Research a topic across your feeds

“What have I saved about tariffs?”

The copilot searches your indexed content and summarizes the results—pulling together perspectives from different sources you follow rather than doing a generic web search. Natural language queries are automatically translated to structured Lucene syntax—no need to learn query operators. The admin UI has the same capability: toggle AI search on, type your question in plain English, and click Summarize to get a concise synthesis of what your results contain.

Compare your reading to the latest news

“What's the latest on the Supreme Court tariff case? How does it compare to what I've been reading?”

The assistant searches Honcho for your saved articles on the topic, does a web search for the latest developments, and gives you a combined briefing that highlights what's new vs. what you've already seen.

Save a web article with notes

“Save this article and tag it as 'research'—the key insight is that ocean acidification is accelerating faster than predicted.”
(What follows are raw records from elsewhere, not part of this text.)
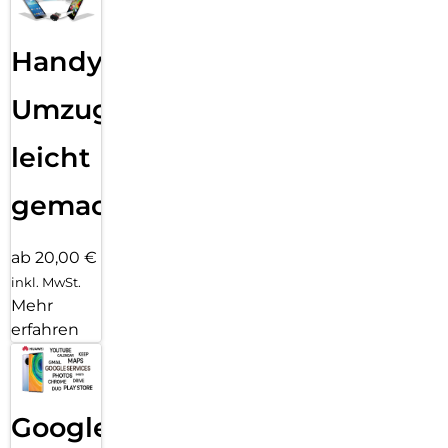
Handy
Umzug
leicht
gemacht!
ab 20,00 €
inkl. MwSt.
Mehr
erfahren
Google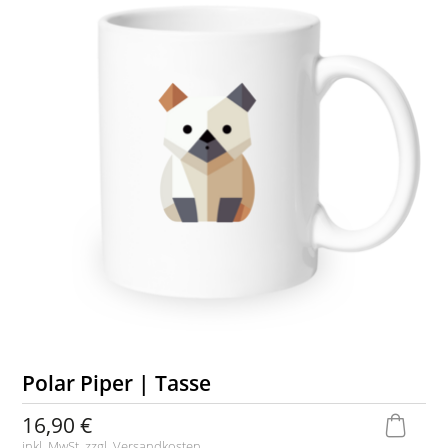
Polar Piper | Tasse
16,90 €
inkl. MwSt. zzgl.
Versandkosten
The copilot fetches the URL, extracts the content, indexes it with your tags, and includes your annotation as a note. The article becomes searchable alongside everything else in your library.

Informed writing

“Draft a blog post about AI regulation using what I've collected.”

The assistant searches your Honcho index for everything tagged or related to AI regulation, combines it with current web research, and drafts something grounded in the sources you've already curated.
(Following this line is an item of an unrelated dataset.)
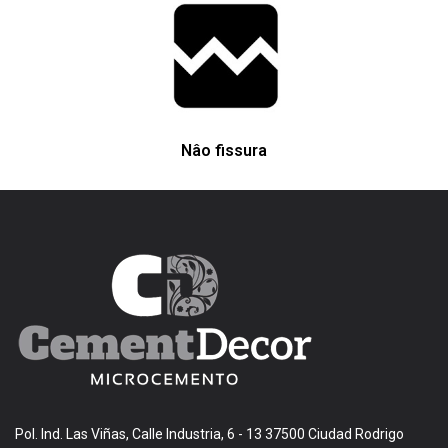
Nâo fissura
Pol. Ind. Las Viñas, Calle Industria, 6 - 13 37500 Ciudad Rodrigo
The search → favorite → digest loop

“Search for articles about AI safety.”
(reviews results)
“Good stuff. Add that as a favorite so I see new articles in my briefings.”
(later)
“Morning briefing please.”

The core workflow: search to find content you care about, favorite the sources and topics, then get a personalized briefing whenever you want.

Group Collaboration

Post analysis to the team

“Write up a summary of the Q4 earnings and post it to the research group.”

The copilot drafts the summary from your indexed content and publishes it to the shared group feed. Teammates see it immediately in their own copilot or admin interface.
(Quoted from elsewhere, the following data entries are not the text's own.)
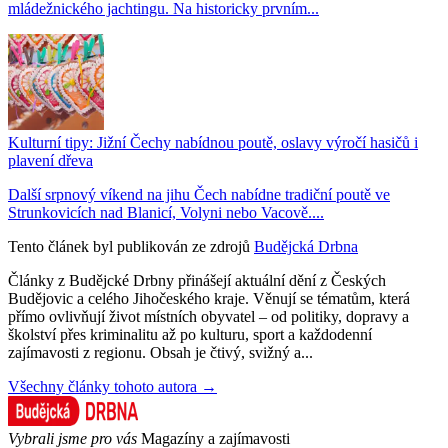
mládežnického jachtingu. Na historicky prvním...
Kulturní tipy: Jižní Čechy nabídnou poutě, oslavy výročí hasičů i
plavení dřeva
Další srpnový víkend na jihu Čech nabídne tradiční poutě ve
Strunkovicích nad Blanicí, Volyni nebo Vacově....
Tento článek byl publikován ze zdrojů
Budějcká Drbna
Články z Budějcké Drbny přinášejí aktuální dění z Českých
Budějovic a celého Jihočeského kraje. Věnují se tématům, která
přímo ovlivňují život místních obyvatel – od politiky, dopravy a
školství přes kriminalitu až po kulturu, sport a každodenní
zajímavosti z regionu. Obsah je čtivý, svižný a...
Všechny články tohoto autora →
Vybrali jsme pro vás
Magazíny a zajímavosti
Share an article with commentary

“Share that Reuters article about the Fed with the research group, and add a note that it's relevant to our rate analysis.”

The copilot cross-posts the entry to the group. The original author is preserved, your note is prepended, and provenance metadata tracks who shared it and from where.

Catch up after time away

“I've been out for a week. Summarize what's happened in the research group.”

The copilot pulls recent group entries, reads through them, and gives you a synthesized briefing rather than just a list of titles.

Messaging

“Message the research group: the client meeting has been moved to Thursday.”

The copilot posts to the group’s shared feed. Messages, shared articles, and analysis all live in the same searchable stream.

Feed Management

Discover and add sources

“Find RSS feeds for The Verge and add them.”

The copilot discovers available feeds from the site URL, shows you what it found, and adds the ones you choose. Crawling starts automatically.

AI memory

“Remember that the client prefers weekly reports on Mondays.”

The copilot stores the note and can recall it in any future conversation. Memories persist across sessions—useful for preferences, project context, and recurring instructions.

Feedback and bug reports

“I have feedback: it would be great to have a dark mode option in the web UI.”

The copilot captures your feedback and routes it to the team. Use @bug to report issues—session context is included automatically so the team can diagnose without you having to explain every step.